2 Sisters Food Group is one of the largest food producers in the UK, and produces about a third of all the poultry products eaten each day in the UK.
According to PHW figures, there were 11 confirmed new Covid-19 cases in Anglesey on Wednesday and 11 more on Thursday - the most in any Welsh county on both days.
The health minister said he was "concerned" the outbreak would lead to more cases.
"Given that this is a closed setting in which these people would have been working, I'm obviously concerned that we may well see more confirmed cases of coronavirus," Mr Gething told the Welsh government's daily briefing.
He added the outbreak showed "that even with a low prevalence of coronavirus, it hasn't gone."
"It also reiterates the importance of our test, trace, protect system - and that people really do need to follow the advice that they're given on getting a test, and on self isolating."
PHW said it was "working in partnership" with 2 Sisters, Anglesey council, Betsi Cadwaladr University Health Board, the Health and Safety Executive and the Food Standards Agency to "manage the incident".
"We are working in close collaboration with the employer and Anglesey council, and our priority is to bring this outbreak to a swift conclusion," said Christopher Johnson.
Is food safe?
The Food Standards Agency said it was "very unlikely you can catch coronavirus from food" as the virus is a respiratory illness.
The agency's Caroline Kitson said the virus was "not known to be transmitted by exposure to food or food packaging".
Social distancing 'virtually impossible'
Paddy McNaught, the regional organiser for the union Unite, said the number of cases of coronavirus at the Anglesey factory had risen "significantly" in the past few days.
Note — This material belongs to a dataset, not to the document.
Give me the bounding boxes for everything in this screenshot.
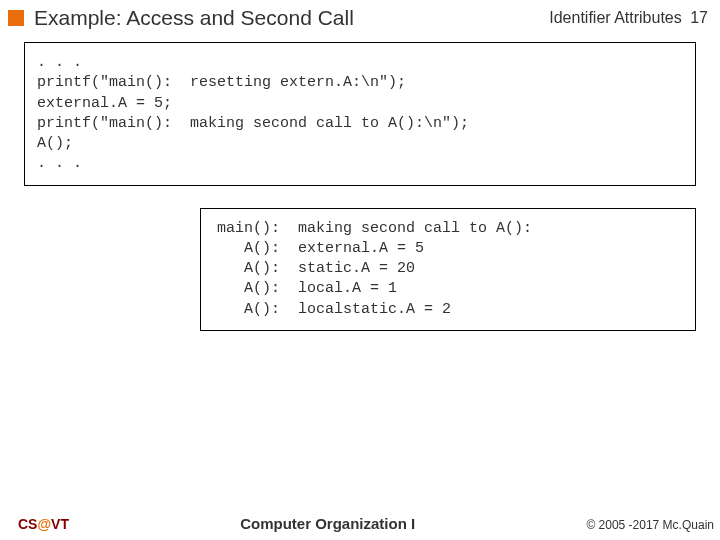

"In fairness, the company, they have tried to work with us to provide a safe working environment, where social distancing - as best as it can - takes place," he said.
But he said production line work at the plant meant adhering to the distancing rule had been "virtually impossible" and there had been the "usual" concerns from staff about "social distancing and face masks".
He added that the union would be working with the company to make sure the factory had a professional deep clean before workers were allowed back at the site.
In Wales, employers are required by law to do everything they can to make sure workers can socially distance while in the workplace, or face a fine of up to £120.
Wales TUC general secretary Shavanah Taj said she was "alarmed to see a pattern of workplace outbreaks in food manufacturing".
"We've had long-held concerns about health and safety in this industry during the crisis and the risks posed to these key workers, who are employed in an industry with some of the lowest rates of average pay," she said.
Some of the biggest outbreaks of Covid-19 worldwide have been in meat processing factories and slaughterhouses.
In Ireland for example, a special national outbreak team has been put in place to deal with the large number of clusters at meat plants.
On Wednesday, thousands of people in Germany were told to quarantine after 650 workers tested positive for the virus at a meat processing plant.
There are various theories about why meat plants are particularly susceptible.
But a combination staff working in close proximity, doing very physical work, indoors in a cold environment where the virus is known to thrive are likely to be contributory factors.
What is certain is that 58 confirmed cases in a factory that employs around 560 staff will not only be a worry to the workers and their families but also to the wider community.
And of course the number is very likely to rise with all staff now being tested and their contacts traced.